Now we've worked out all the panels we have no need to flip over without moving into the guessing... now we guess. The best way to figure it out, is to find the most likely panel to contain a x2 or a x3. Usually this is where the highest points on the board intersect, but keep the number of Voltorb on that row in mind. This is the part of the game where you just flip things over and hope for the best. But, once you flip something over, you can then do some subtractions and work out whether there's anything else on that row or column worth going for.
: You've found all the hidden x2 and x3 cards. This means you've found all the Coins in this game, so the game is now over.
: Congratulations! You can receive even more Coins in the next game!
Now we can move on to the next level. As you'd expect, you have more Voltorb show up, but also more x2 and x3 cards, giving you a really big bonus if you play lucky.
So here's our level 2 board. We unfortunately have no clean rows, nor any that add up to 5. So we just skip straight to the guessing games.
It's pretty simple, just find the most likely multipliers and work from there.
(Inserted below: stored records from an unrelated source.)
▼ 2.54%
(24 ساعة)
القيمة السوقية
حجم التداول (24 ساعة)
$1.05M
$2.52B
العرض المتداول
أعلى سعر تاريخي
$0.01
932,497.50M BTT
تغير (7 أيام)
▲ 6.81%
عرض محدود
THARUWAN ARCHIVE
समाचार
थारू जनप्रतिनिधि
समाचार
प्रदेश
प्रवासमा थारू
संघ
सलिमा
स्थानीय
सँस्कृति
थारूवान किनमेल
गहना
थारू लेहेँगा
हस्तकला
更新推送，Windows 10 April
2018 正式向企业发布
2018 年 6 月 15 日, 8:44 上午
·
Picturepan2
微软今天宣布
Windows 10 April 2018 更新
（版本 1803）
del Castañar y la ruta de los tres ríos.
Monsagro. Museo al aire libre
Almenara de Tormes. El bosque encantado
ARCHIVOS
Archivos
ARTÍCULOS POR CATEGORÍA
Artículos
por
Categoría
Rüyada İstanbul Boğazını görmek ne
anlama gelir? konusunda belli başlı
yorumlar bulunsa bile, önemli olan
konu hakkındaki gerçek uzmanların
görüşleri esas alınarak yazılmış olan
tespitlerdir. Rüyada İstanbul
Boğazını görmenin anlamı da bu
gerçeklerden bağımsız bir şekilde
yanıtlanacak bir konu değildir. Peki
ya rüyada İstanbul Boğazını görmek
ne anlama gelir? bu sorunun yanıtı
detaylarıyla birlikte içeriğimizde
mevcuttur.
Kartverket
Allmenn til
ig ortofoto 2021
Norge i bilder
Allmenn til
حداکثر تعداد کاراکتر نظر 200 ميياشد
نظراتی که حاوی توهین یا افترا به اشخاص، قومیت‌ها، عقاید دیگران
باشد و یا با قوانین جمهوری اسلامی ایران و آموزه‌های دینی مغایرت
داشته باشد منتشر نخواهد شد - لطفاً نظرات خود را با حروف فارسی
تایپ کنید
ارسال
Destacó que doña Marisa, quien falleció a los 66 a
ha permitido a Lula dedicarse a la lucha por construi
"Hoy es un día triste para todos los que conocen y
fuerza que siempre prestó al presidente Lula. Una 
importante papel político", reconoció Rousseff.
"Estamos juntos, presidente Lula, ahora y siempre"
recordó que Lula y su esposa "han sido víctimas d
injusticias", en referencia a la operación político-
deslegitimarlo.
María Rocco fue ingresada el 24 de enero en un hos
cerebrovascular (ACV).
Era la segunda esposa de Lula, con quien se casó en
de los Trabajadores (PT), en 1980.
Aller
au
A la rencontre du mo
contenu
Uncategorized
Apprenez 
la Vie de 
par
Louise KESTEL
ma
And before long, we're in the clear.
Overall, while this game isn't particularly difficult, it does require an annoying amount of luck and guessing, once you figure out what panels to ignore.
But it's not long before we reach level 5. There's 7 levels in the game and from level 6 on is when you can get over 600 coins a round, no question.
Okay, pretty lucky how we can ignore three rows and get a high scoring bottom row.
Sometimes the game psyches you out if you want to flip over a card that's either a multiplier or a Voltorb. But I will admit, I'm pretty good at maths, so I wasn't worried. Well maybe 99% sure. And congrats if you noticed a couple of errors I made working out if a row or column was now useless, so I'm surprised I've got this far, honestly
And now it's level 8! But how come? The only way to get to level 8 is to win 5 games in a row. Thankfully it doesn't require beating level 7 five times in a row, but it can be tricky regardless. This is where the big bucks are from and since this is the hardest match, let's go over our tactics.
We can wipe off one column and then go on by hoping the high points intersecting work out.
Some more reasonable guesses and then we can work out some more useless rows.
Okay, we're nearly done. Can't be much more to go. Can you work it out?
And there we go. That jackpot total is pretty insane, since getting to level 8 only gained us like 1000 coins.
And you can keep on going until you fail, or you get 50k coins without stopping. Once you get rolling, you can get insane coins from this game. Now if you fail, you'll drop down a few levels and lose all the coins you'd gained in that level. How many levels you drop down is determined by the added value of the cards you've found so far in the level. So if you find a Voltorb right away, you're going right back to level 1.
: You can exchange your Coins for prizes with the two gentlemen at the table over there.
We have a nice array of pretty expensive prizes. It's the same in the Japanese version, but you can buy your coins there, so those prizes are easier to get. But really, Voltorb Flip can be a lot of fun and you can get some mad coins quickly, but it's understandable why it's quite a divisive game. Game Freak just played it safe from Gen 5 onward and just removed the Game Corner entirely. So RIP.
And that's it for this update and indeed everything about Goldenrod City. Next update, we'll be back to our English version of Crystal as we finally move on to new locations.